Por la Lic. Gabriela Casco Bachem, psicóloga

High Class Psicología Junio 2017

Hoy día existe toda una generación de hombres que no se identifica con el machismo y se rehúsa a perpetuar el discurso patriarcal de “macho hegemónico”, sin que eso les haga sentir complejos sobre su masculinidad. Son hombres que se vieron obligados a heredar estilos de un pasado obsoleto en el que padres, abuelos y hasta mujeres les exigían comportamientos o roles que no respondían a sus pensamientos. Resignar este lugar de poder desde el ejemplo es necesario para que futuras generaciones vivan en igualdad de condiciones, respeto y tolerancia, e inicien un camino mucho más pacífico, igualitario y tolerante.

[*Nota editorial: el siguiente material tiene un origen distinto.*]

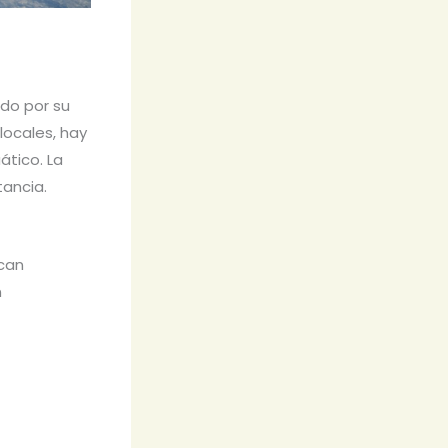
ido por su
locales, hay
ático. La
tancia.
can
n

Es por eso que muchos hombres buscan reconfigurar sus paradigmas con nuevas actitudes. Así, una gran mayoría de padres se involucra plenamente en la crianza de sus hijos demostrando sus emociones y apoyando a la mujer en sus derechos. Si bien todavía existe un machismo recalcitrante en varias esferas de la sociedad —con la desigualdad de género, el feminicidio y la homofobia como portavoces de esta postura—, también vemos cotidianamente varios ejemplos que evidencian que estas estadísticas no son mas que chapoteos de ahogado de un machismo decadente que se ve amenazado ante la evidencia de una muerte anunciada.

Si las nuevas generaciones no le dan el oxígeno de trascendencia que necesita para permanecer inmerso en la ideología cultural (como lo hizo hasta ahora por culpa de varios factores; desde la crianza hasta las costumbres y la tolerancia) tarde o temprano, el machismo desaparecerá. Su erradicación no solo podrá forjarse desde la lucha de la mujer que exige sus derechos y desde el feminismo, sino que debe empezar desde una crianza libre de machismo, en donde eduquemos a nuestros hijos e hijas con una nueva configuración de seres humanos, evitando que caigan esclavos de esta ideología del sometimiento.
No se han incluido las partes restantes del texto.